Principle:Zai org CogVideo Text to Video Generation
Overview
Technique for generating video frames from a text description using iterative denoising of latent representations conditioned on text embeddings.
Description
Text-to-video generation uses the full diffusion pipeline to transform a text prompt into a sequence of video frames. The process involves multiple stages:
- Text encoding -- The text prompt is tokenized and encoded into conditioning embeddings using the T5 text encoder
- Latent initialization -- Random noise is sampled in the latent space with dimensions determined by the target resolution and frame count
- Iterative denoising -- The transformer model iteratively refines the noisy latents over multiple timesteps, guided by the text conditioning and classifier-free guidance
- Dynamic CFG -- The guidance scale is varied during sampling for improved temporal coherence and visual quality
- VAE decoding -- The final denoised latents are decoded by the VAE into pixel-space video frames
The generation process is controlled by several key parameters including the number of inference steps (controlling quality/speed tradeoff), guidance scale (controlling prompt adherence), and seed (controlling reproducibility).
Usage
Use when generating video content from text descriptions.

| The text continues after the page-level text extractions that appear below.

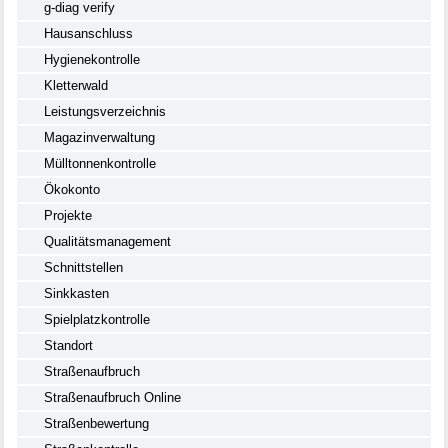
g-diag verify
Hausanschluss
Hygienekontrolle
Kletterwald
Leistungsverzeichnis
Magazinverwaltung
Mülltonnenkontrolle
Ökokonto
Projekte
Qualitätsmanagement
Schnittstellen
Sinkkasten
Spielplatzkontrolle
Standort
Straßenaufbruch
Straßenaufbruch Online
Straßenbewertung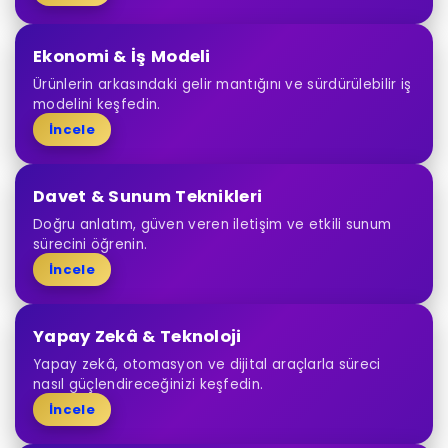
Ekonomi & İş Modeli
Ürünlerin arkasındaki gelir mantığını ve sürdürülebilir iş
modelini keşfedin.
İncele
Davet & Sunum Teknikleri
Doğru anlatım, güven veren iletişim ve etkili sunum
sürecini öğrenin.
İncele
Yapay Zekâ & Teknoloji
Yapay zekâ, otomasyon ve dijital araçlarla süreci
nasıl güçlendireceğinizi keşfedin.
İncele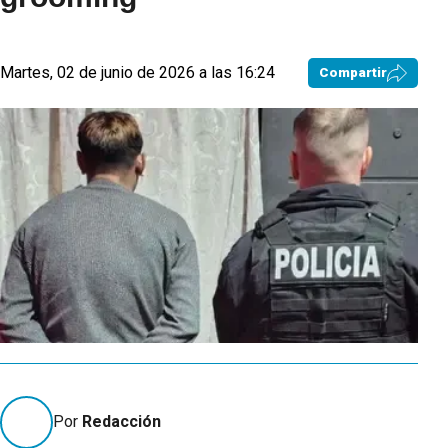
Martes, 02 de junio de 2026 a las 16:24
Compartir
Por
Redacción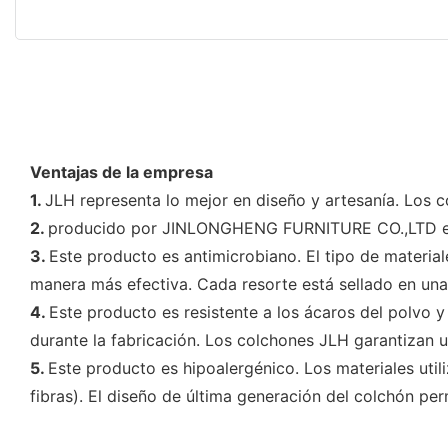
Ventajas de la empresa
1.
JLH representa lo mejor en diseño y artesanía. Los 
2.
producido por JINLONGHENG FURNITURE CO.,LTD es 
3.
Este producto es antimicrobiano. El tipo de material
manera más efectiva. Cada resorte está sellado en una 
4.
Este producto es resistente a los ácaros del polvo 
durante la fabricación. Los colchones JLH garantizan u
5.
Este producto es hipoalergénico. Los materiales util
fibras). El diseño de última generación del colchón p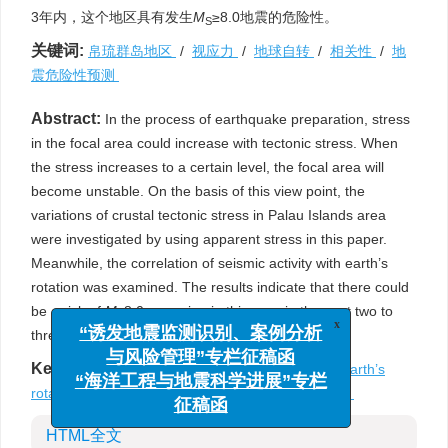
3年内，这个地区具有发生
M
≥8.0地震的危险性。
S
关键词:
帛琉群岛地区
/
视应力
/
地球自转
/
相关性
/
地
震危险性预测
Abstract:
In the process of earthquake preparation, stress
in the focal area could increase with tectonic stress. When
the stress increases to a certain level, the focal area will
become unstable. On the basis of this view point, the
variations of crustal tectonic stress in Palau Islands area
were investigated by using apparent stress in this paper.
Meanwhile, the correlation of seismic activity with earth’s
rotation was examined. The results indicate that there could
be a risk of
M
8.0 occurring in this area in the next two to
S
x
three years.
“诱发地震监测识别、案例分析
与风险管理”专栏征稿函
Keywords:
Palau Islands
/
apparent stress
/
Earth’s
“海洋工程与地震科学进展”专栏
rotation
/
correlation
/
earthquake risk prediction
征稿函
HTML全文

Key parameter recommendations:
| Parameter | Default | Guidance |
|---|---|---|
| num_inference_steps | 50 | Higher = better quality, slower. 30-50 is typical range. |
| guidance_scale | 6.0 | Higher = stronger prompt adherence. 6.0 is recommended default. |
| use_dynamic_cfg | True | Recommended for better temporal coherence. |
| num_frames | 49 (1.0) / 81 (1.5) | Must satisfy model constraints: 49 for CogVideoX-1.0, 81 for CogVideoX-1.5. |
Theoretical Basis
Classifier-Free Guidance
Classifier-free guidance (CFG) steers generation toward the text conditioning by combining conditional and unconditional predictions:
- epsilon_guided = epsilon_uncond + scale * (epsilon_cond - epsilon_uncond)
Where:
- epsilon_uncond is the model prediction without text conditioning
- epsilon_cond is the model prediction with text conditioning
- scale is the guidance scale (higher values produce stronger adherence to the prompt)
Dynamic CFG
Dynamic CFG varies the guidance scale during the sampling process rather than using a fixed value. This typically uses a higher scale in early steps (for coarse structure) and a lower scale in later steps (for fine details and temporal coherence).
Frame Count Constraints
The number of frames must satisfy model architecture constraints:
- CogVideoX-1.0 (2B, 5B): 49 frames
- CogVideoX-1.5 (1.5-5B): 81 frames
These values correspond to the temporal dimension that the 3D transformer was trained on.